Bug #64934 LINQ to SQL's Contains() generates many "ORs" instead of the faster "IN"
Submitted: 10 Apr 2012 22:32 Modified: 19 Jul 2012 22:44
Reporter: Alex K. Email Updates:
Status: Closed Impact on me:
Category:Connector / NET Severity:S3 (Non-critical)
Version:6.5.4 OS:Microsoft Windows (7 x64)
Assigned to: Fernando Gonzalez.Sanchez CPU Architecture:Any
Tags: .net Connector, C#, contains, EF, entity framework, IN, linq, list, OR, performance

[10 Apr 2012 22:32] Alex K.
When using the LINQ to SQL data provider for MySQL from the .NET Connector there is a potential bottleneck.

When trying to generate a query of the form "SELECT * FROM Users WHERE UserID IN(1, 2, 3, 4, 5);" in LINQ the result becomes "SELECT * FROM Users WHERE UserID=1 OR UserID=2 OR UserID=3 OR UserID=4 OR UserID=5;" instead.

I benchmarked both SQL query directly in mysql to make sure. I consistenly found IN() to be much faster than using OR.

I ran a loop of 1000x the equivalent queries (for consistency, I used sql_no_cache):
IN - 2.34969592094s
OR - 5.83781504631s

How to repeat:
ICollection<int> bigList = new List<int>();
for(int i=0; i<100; ++i)

var results = (from user in DB.Users where bigList.Contains(user.ID) select user.LastName).ToList();

This generates the following SQL statement by the .NET Connector:
SELECT `Extent1`.`LastName` FROM `Users` AS `Extent1` WHERE (0 = `Extent1`.`ID`) OR (1 = `Extent1`.`ID`) OR (2 = `Extent1`.`ID`) OR (3 = `Extent1`.`ID`)[...truncated to clarity's sake...]  OR (99 = `Extent1`.`ID`)

However, the default data provider for Microsoft's MSSQL 2008 generates the (much faster) SQL:
SELECT [Extent1.LastName] FROM [Users] AS [Extent1] WHERE [Extent1.ID] IN (0, 1, 2, 3, [...truncated...], 99)

Suggested fix:
As writte in the Description - "IN" is a lot faster than doing so many ORs. Furthermore it makes more sense to convert LINQ's "bigList.Contains(user.ID)" to "Users.ID IN (...)" than converting the list to multiple ORs.
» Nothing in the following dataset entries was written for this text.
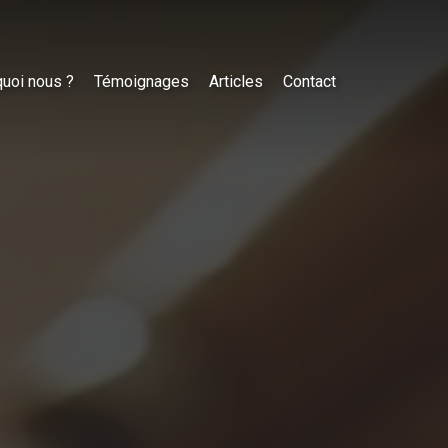
uoi nous ?
Témoignages
Articles
Contact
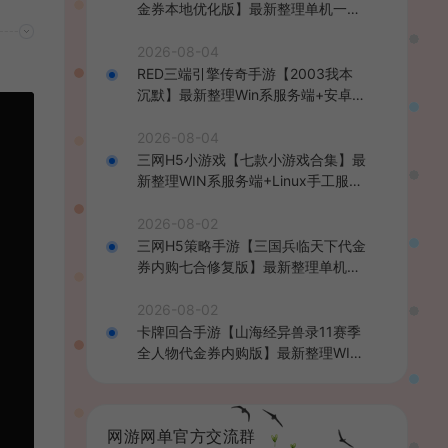
金券本地优化版】最新整理单机一键
即玩端+Linux手工服务端+CDK授权
后台+安卓+详细搭建教程
2026-08-04
RED三端引擎传奇手游【2003我本
沉默】最新整理Win系服务端+安卓苹
果PC三端+详细搭建教程
2026-08-04
三网H5小游戏【七款小游戏合集】最
新整理WIN系服务端+Linux手工服务
端+详细搭建教程
2026-08-02
三网H5策略手游【三国兵临天下代金
券内购七合修复版】最新整理单机一
键即玩镜像端+Linux手工服务端+管
理后台+GM授权后台+简易安卓客户
2026-08-02
端+详细搭建教程+视频教程
卡牌回合手游【山海经异兽录11赛季
全人物代金券内购版】最新整理WIN
系服务端+授权GM后台+管理后台
+热更修改工具+安卓+详细搭建教程
网游网单官方交流群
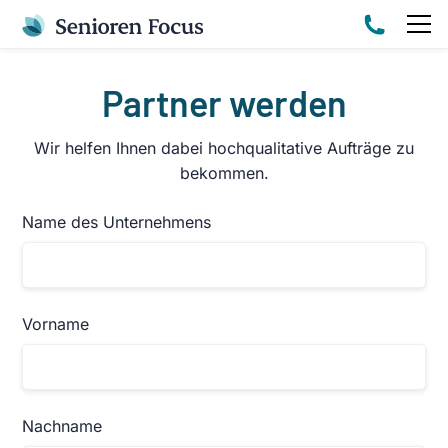
Partner werden
Wir helfen Ihnen dabei hochqualitative Aufträge zu
bekommen.
Name des Unternehmens
Vorname
Nachname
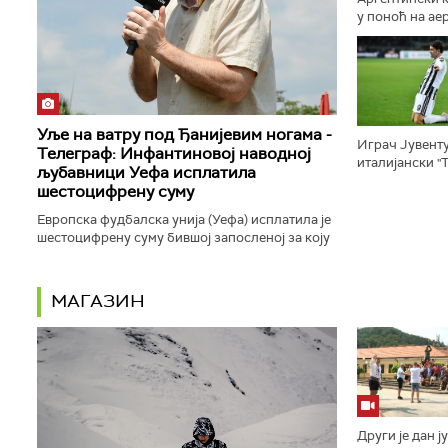
у поноћ на ае
званичног пот
Уље на ватру под Ђанијевим ногама -
Играч Јувенту
Телеграф: Инфантиновој наводној
италијански "
љубавници Уефа исплатила
честитати Душ
шестоцифрену суму
одлуци коју бу
Европска фудбалска унија (Уефа) исплатила је
шестоцифрену суму бившој запосленој за коју
извори листа "Телеграф" тврде да је била у
наводној вези са тадашњим...
МАГАЗИН
Други је дан ј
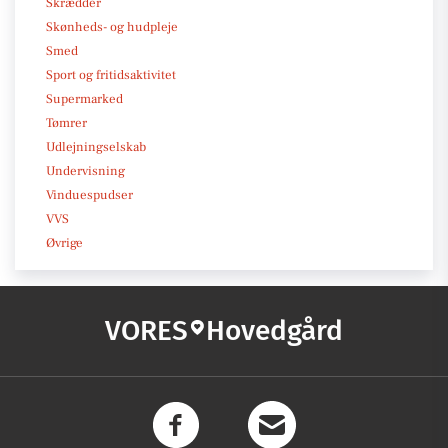
Skrædder
Skønheds- og hudpleje
Smed
Sport og fritidsaktivitet
Supermarked
Tømrer
Udlejningselskab
Undervisning
Vinduespudser
VVS
Øvrige
VORES
Hovedgård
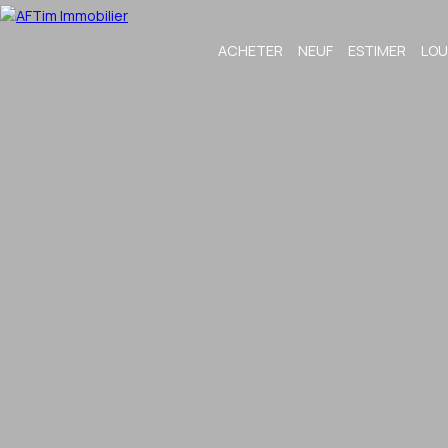
ACHETER
NEUF
ESTIMER
LOU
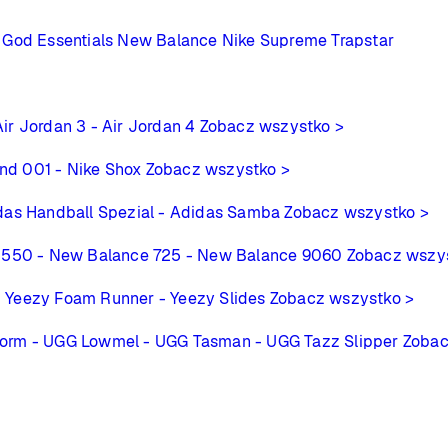
 God Essentials
New Balance
Nike
Supreme
Trapstar
Air Jordan 3
- Air Jordan 4
Zobacz wszystko >
ind 001
- Nike Shox
Zobacz wszystko >
das Handball Spezial
- Adidas Samba
Zobacz wszystko >
 550
- New Balance 725
- New Balance 9060
Zobacz wszy
- Yeezy Foam Runner
- Yeezy Slides
Zobacz wszystko >
form
- UGG Lowmel
- UGG Tasman
- UGG Tazz Slipper
Zobac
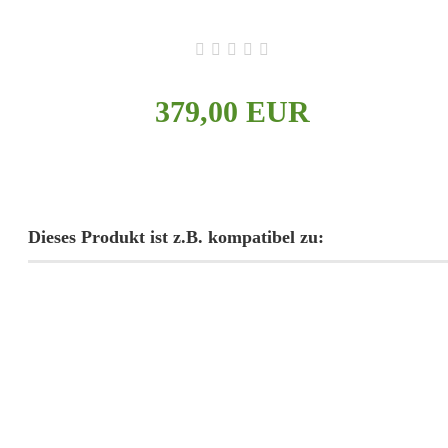
- 3 Monate Laufzeit, Gesamtkosten 379€ (inkl.
Versand)
- 6 Flaschen pro Monat
- Rotweine, Weißweine, Schaumweine
379,00 EUR
- Ausschließlich kleine Weingüter
- Kein Risiko, kündigt sich von selbst
Dieses Produkt ist z.B. kompatibel zu:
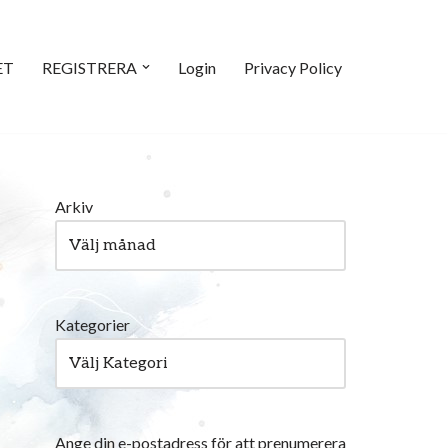
ET
REGISTRERA
Login
Privacy Policy
Arkiv
Kategorier
Ange din e-postadress för att prenumerera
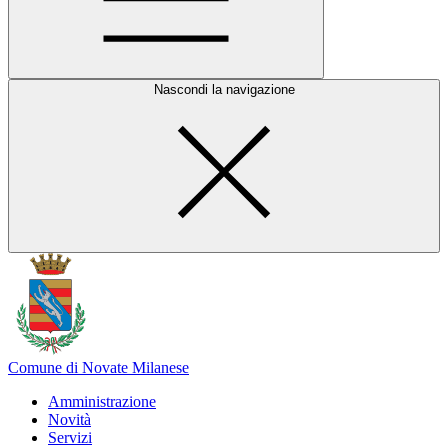
Nascondi la navigazione
Comune di Novate Milanese
Amministrazione
Novità
Servizi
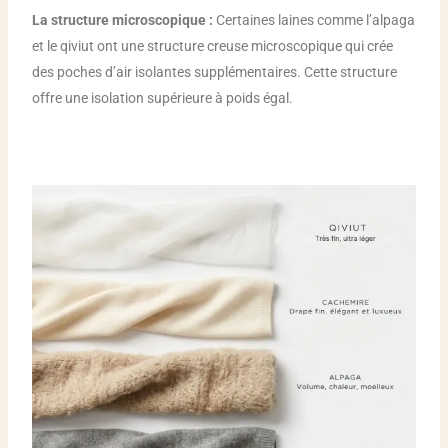
La structure microscopique :
Certaines laines comme l’alpaga
et le qiviut ont une structure creuse microscopique qui crée
des poches d’air isolantes supplémentaires. Cette structure
offre une isolation supérieure à poids égal.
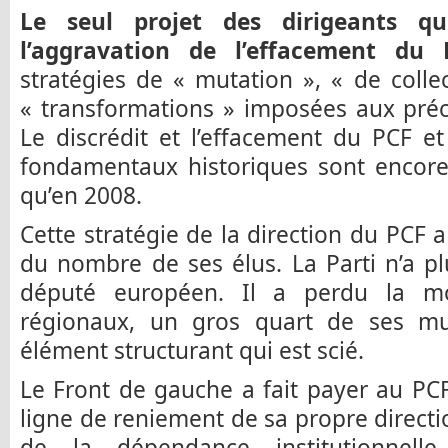
Le seul projet des dirigeants qui
l’aggravation de l’effacement d
stratégies de « mutation », « de collec
« transformations » imposées aux préc
Le discrédit et l’effacement du PCF e
fondamentaux historiques sont encore
qu’en 2008.
Cette stratégie de la direction du PC
du nombre de ses élus. La Parti n’a p
député européen. Il a perdu la moi
régionaux, un gros quart de ses muni
élément structurant qui est scié.
Le Front de gauche a fait payer au PCF 
ligne de reniement de sa propre directio
de la dépendance institutionnell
If I wanted so many ORs, I would've used the "||" in LINQ ;)
[19 Jul 2012 22:44] John Russell
Added to changelog for 6.5.5: 

The LINQ to SQL data provider for MySQL was generating inefficient
code for the Contains() method, producing a query with multiple OR
clauses instead of the more efficient IN clause.